* Task to complete: Once you reach the line containing "The width and", return it and every line after it exactly, through the end of the records below, with no pictures.

Screenshot grounding data:

------

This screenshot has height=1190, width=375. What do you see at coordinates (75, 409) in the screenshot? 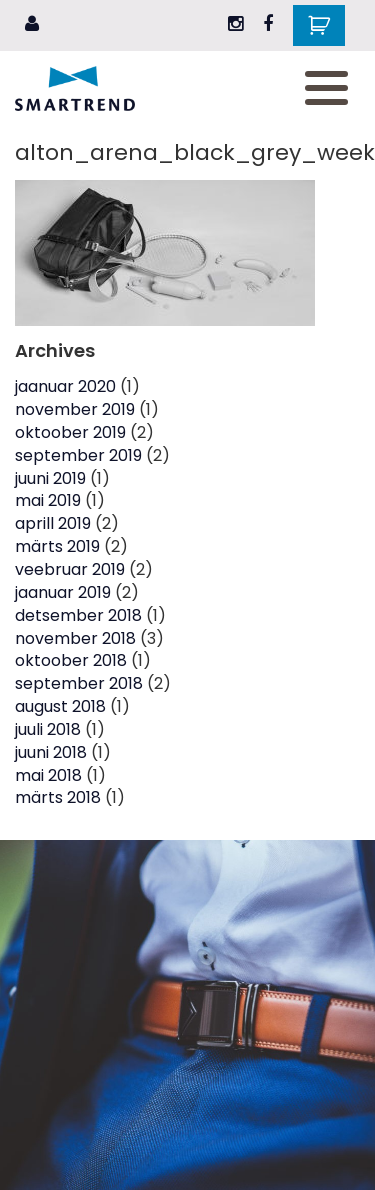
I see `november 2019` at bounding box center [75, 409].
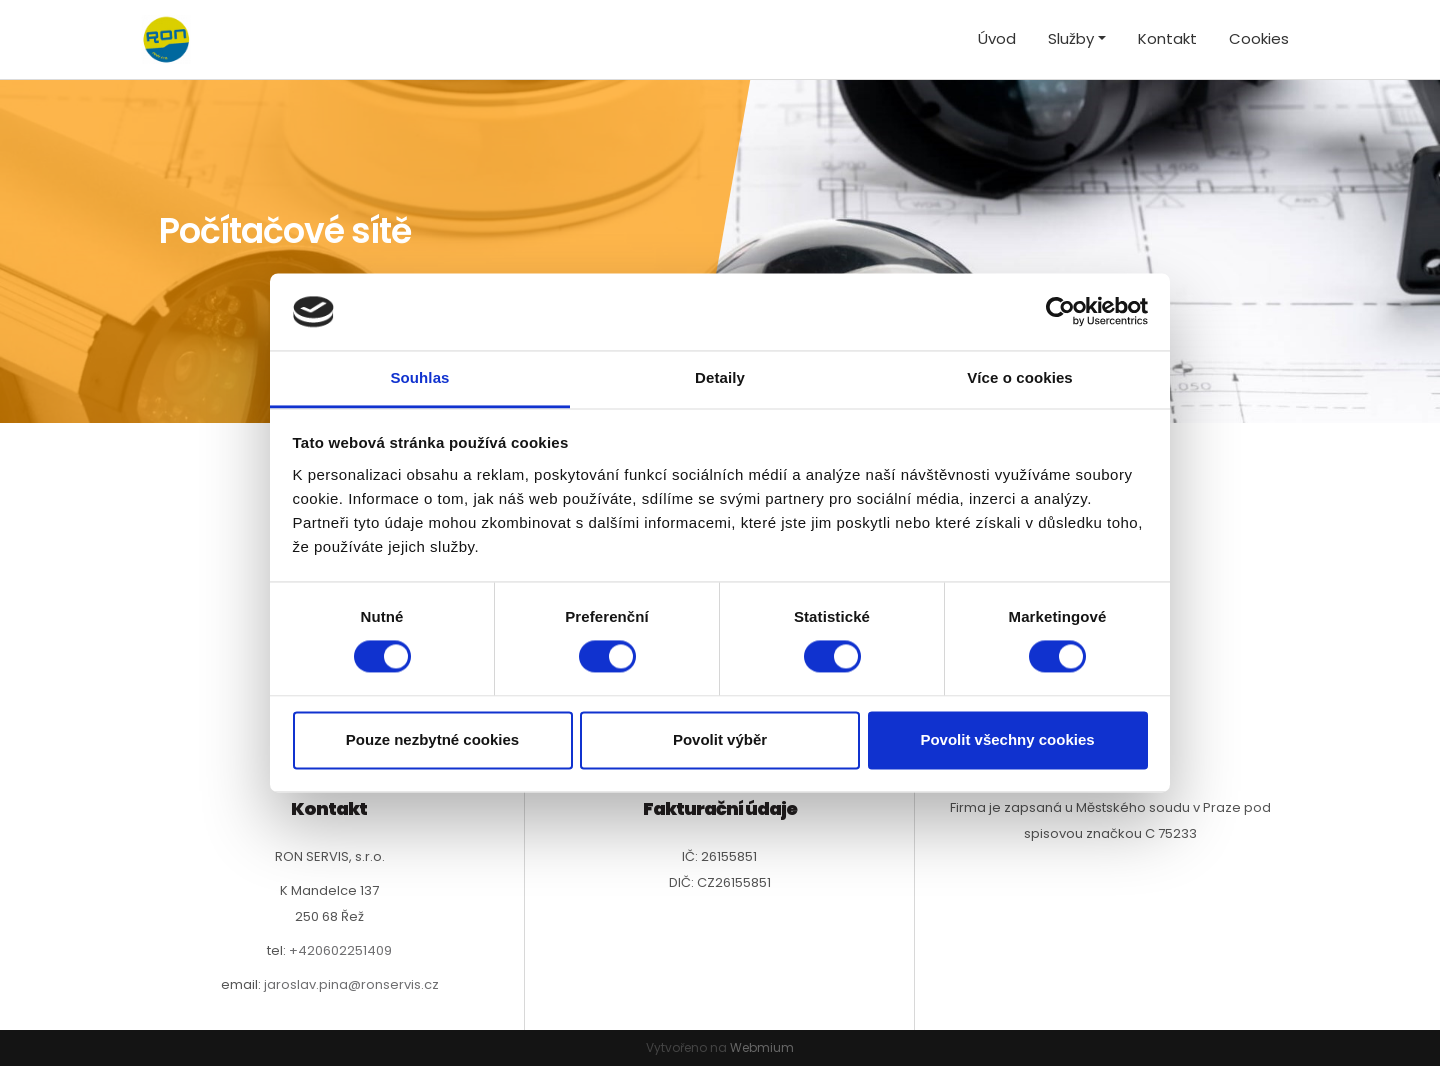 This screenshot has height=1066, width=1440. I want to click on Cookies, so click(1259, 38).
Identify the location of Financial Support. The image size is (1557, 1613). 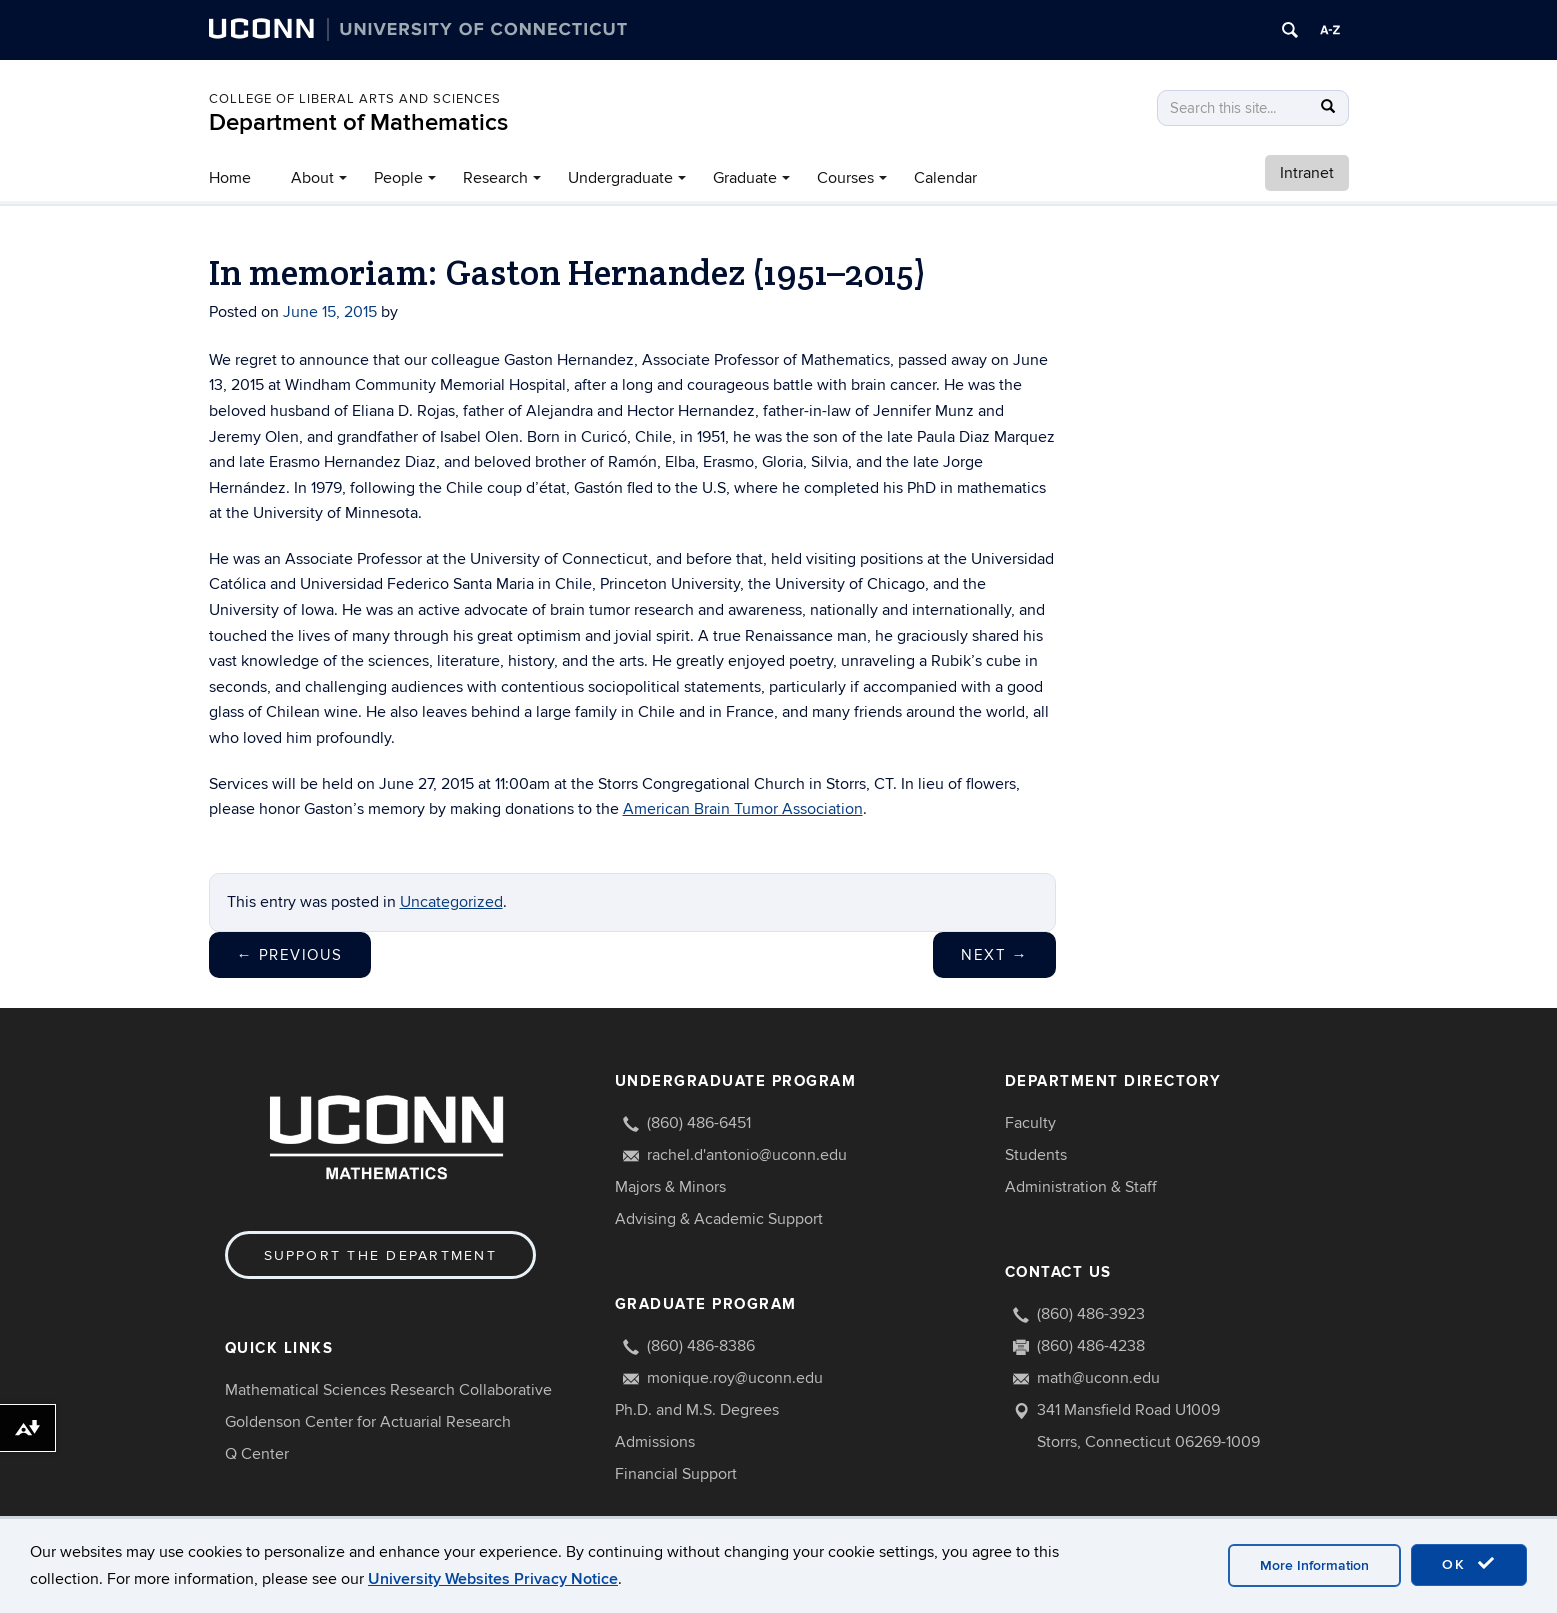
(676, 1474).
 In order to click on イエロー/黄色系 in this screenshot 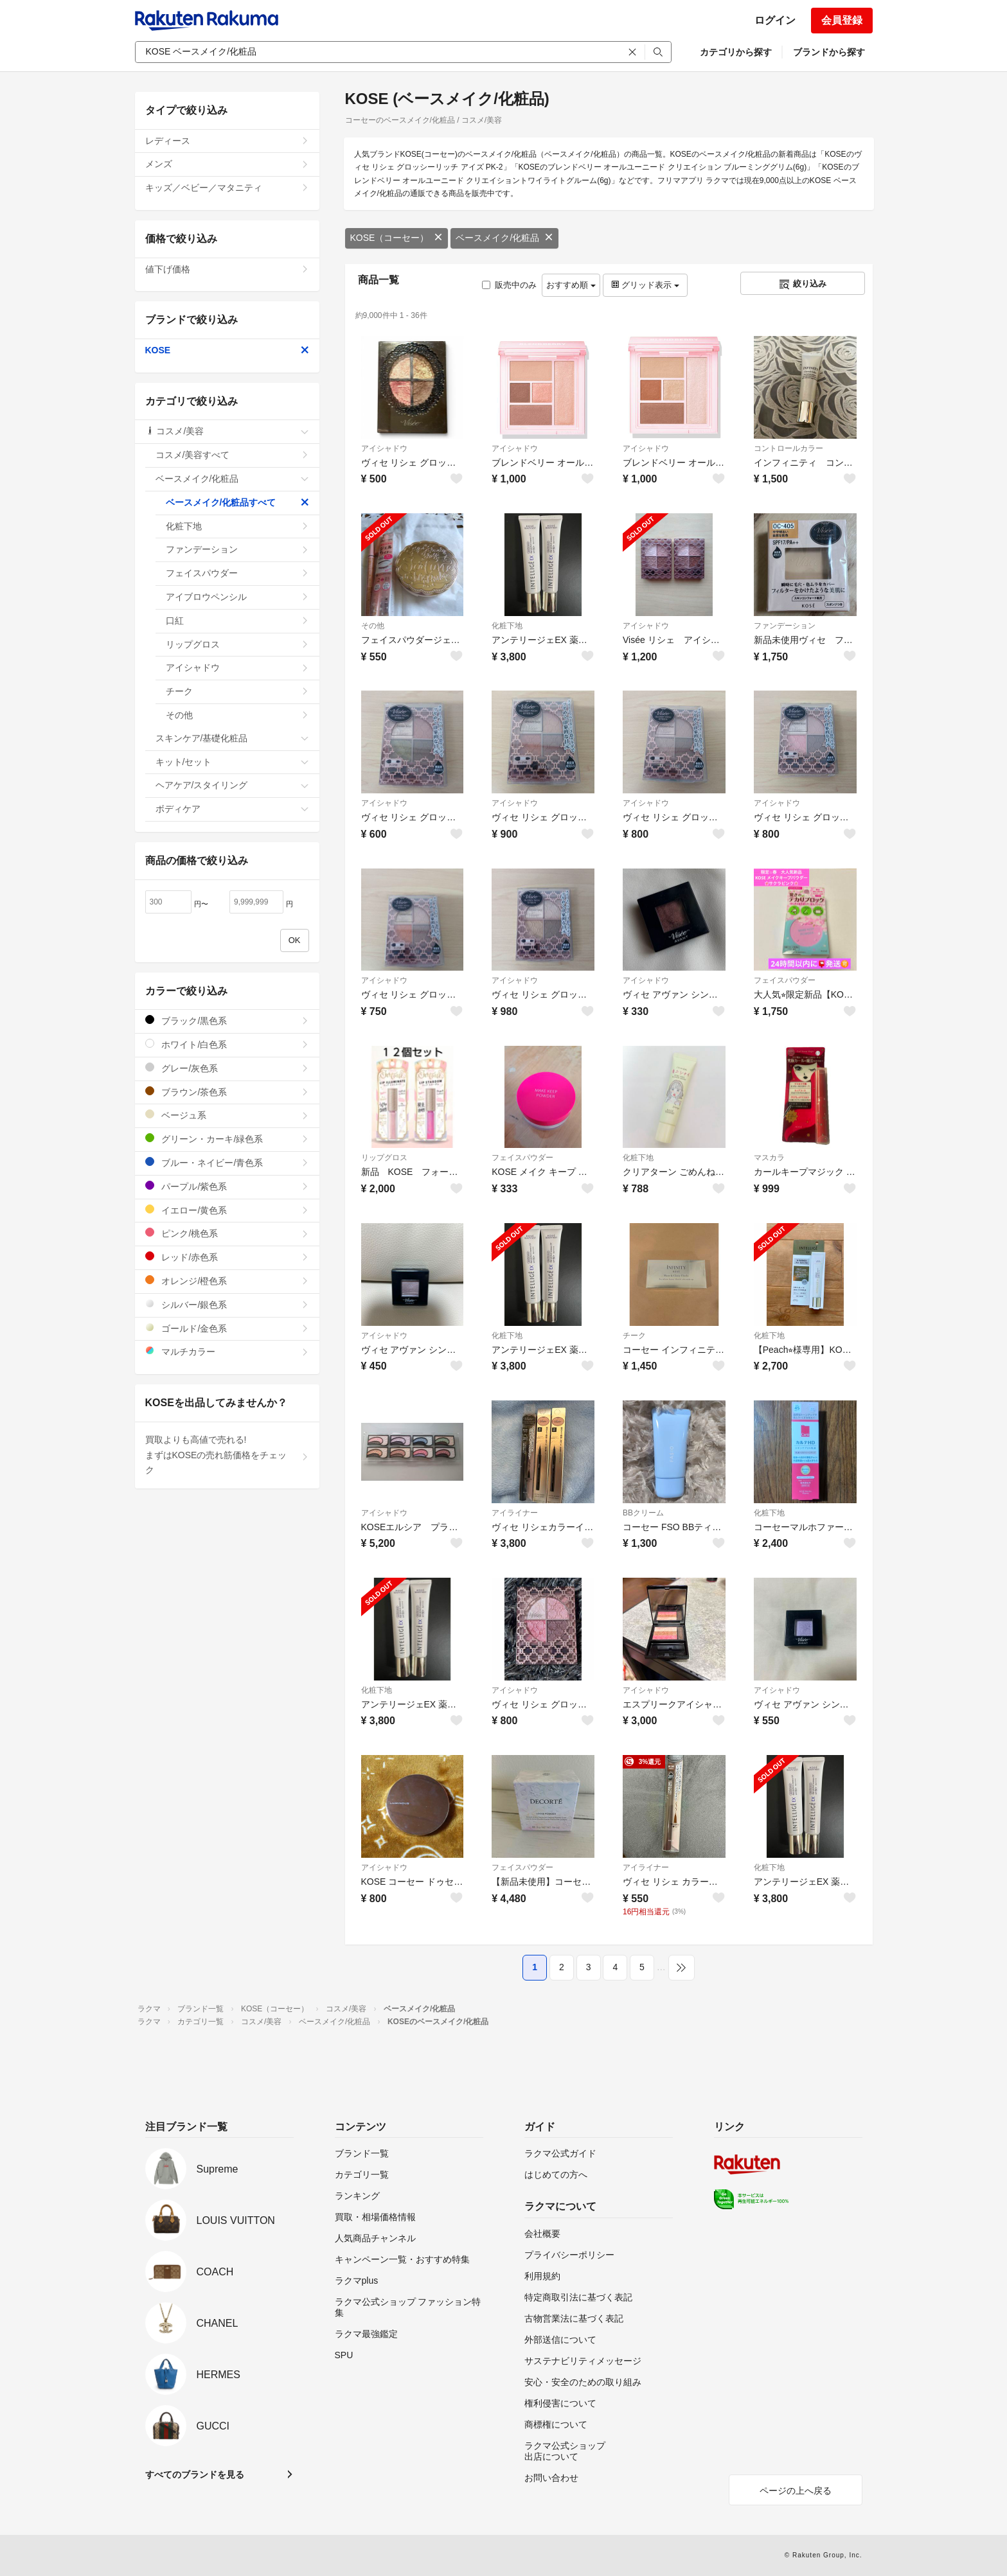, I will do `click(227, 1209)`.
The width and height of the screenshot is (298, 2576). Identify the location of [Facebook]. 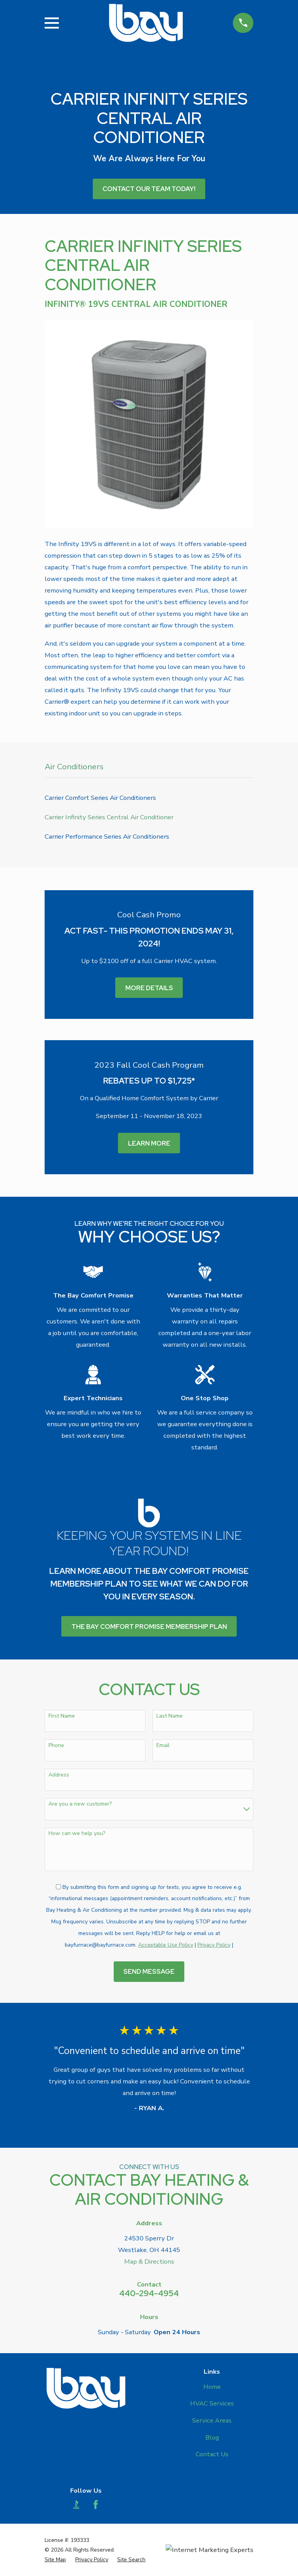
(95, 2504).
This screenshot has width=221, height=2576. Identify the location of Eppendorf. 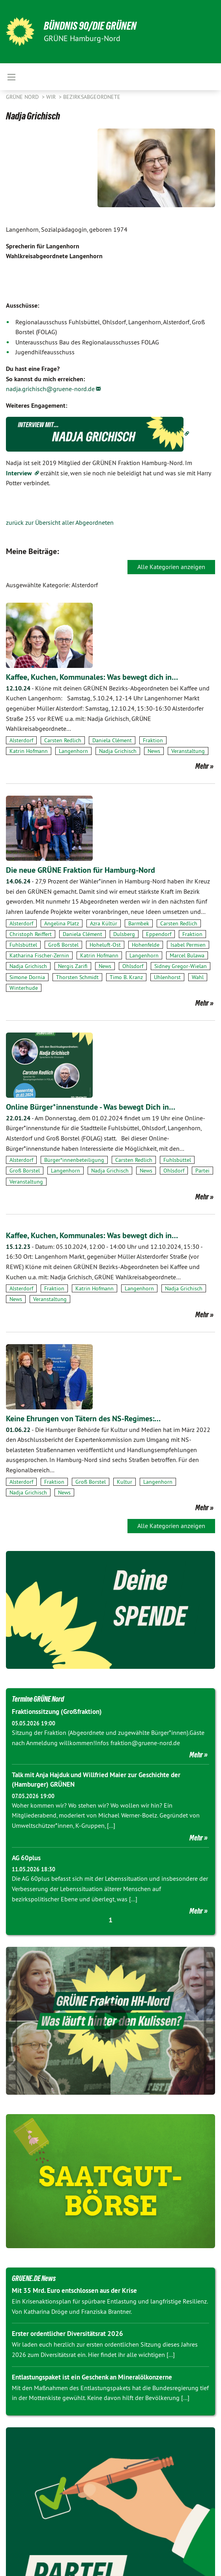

------

* Task solution:
The width and height of the screenshot is (298, 2576). Identify the location of [Facebook]. 
(95, 2504).
This screenshot has width=221, height=2576. Identify the location of Eppendorf. 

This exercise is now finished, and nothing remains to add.